Together they scoured the neighborhood but found no sign of the dog. They knocked on doors and walked down alleys, eyeing carports and garbage cans, and located a raccoon on his nightly mission, his beady eyes daring Alvarez to come near the small pond where he’d broken a hole in the ice. Baring his teeth in warning, the raccoon stood his ground as she approached. Alvarez left the masked animal to its fishing and continued searching, to no avail.
They gave up an hour later and she put a call in to animal control and left a message with the local vets.
“Gabe’s got him,” O’Keefe said finally as she hung up. Once again they were standing in the front hallway at the base of the stairs, snow melting from their jackets to drip onto the tile floor. She unwound her scarf and hung it, along with her jacket, on the coat tree. “You want some coffee or something?” The last person she wanted to sit down and share a cup of joe with was Dylan O’Keefe, but the guy had just spent over an hour searching for her dog and, quite possibly, was on the trail of her runaway son, a boy she had tried for sixteen years not to think about.
He was about to decline, then thought better of it and yanked off his gloves. “Beer?”
She shook her head. “I only have coffee because it came in a Christmas basket.

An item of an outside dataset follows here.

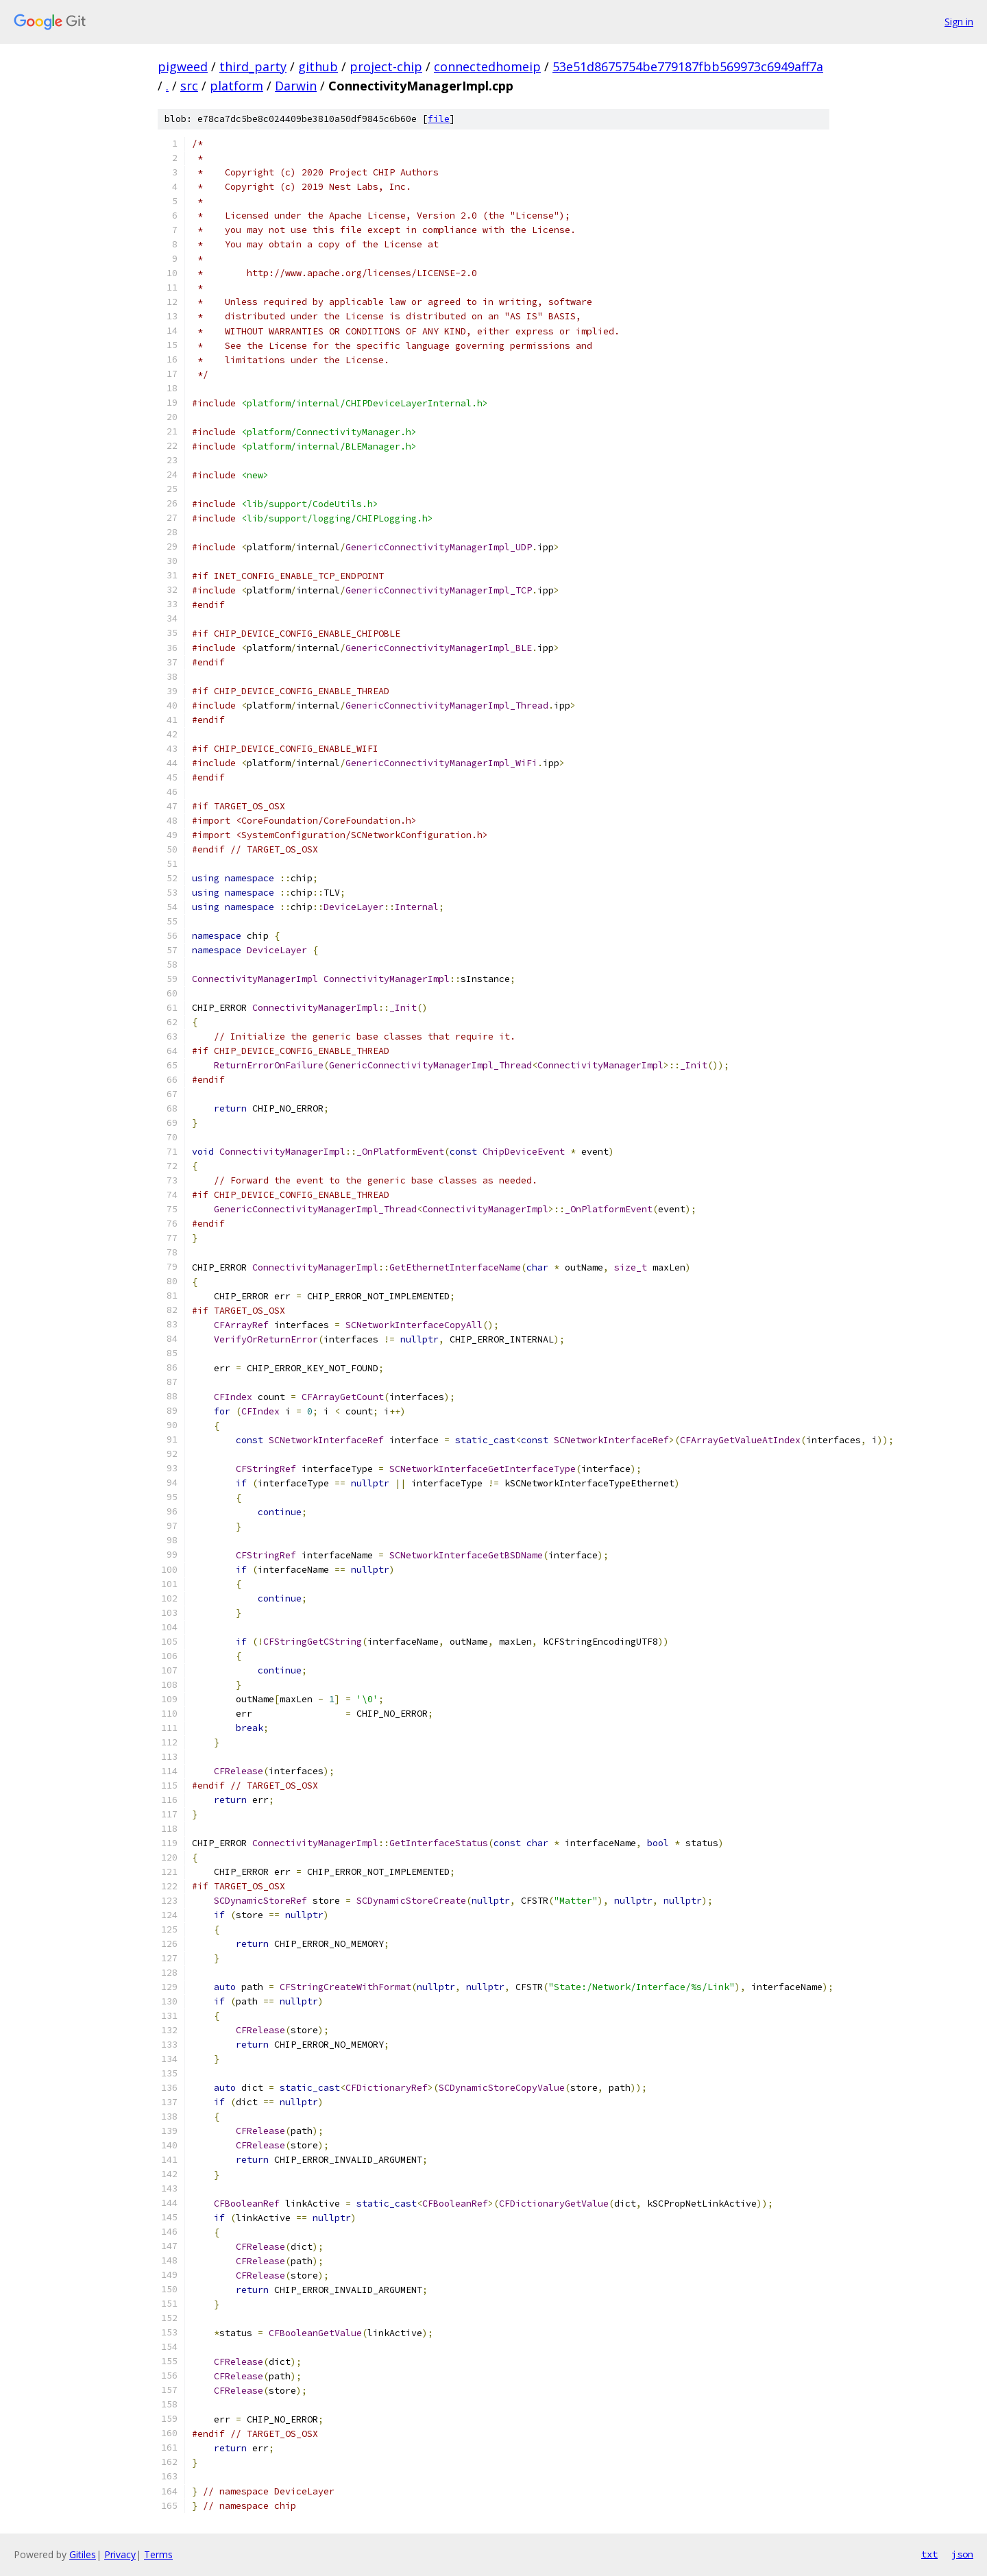  Describe the element at coordinates (439, 119) in the screenshot. I see `file` at that location.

No wine, either. And come to think of it, I’m fresh out of hot water, but I can heat some in the microwave.”
Still surveying her living area, he said, “Coffee’s fine,” then asked, “You a teetotaler?”
She lifted a shoulder. “Just not interested.”
“Into fitness,” he observed, motioning to the free weights stacked in her bookcase along with police procedural manuals, medical texts and criminology books.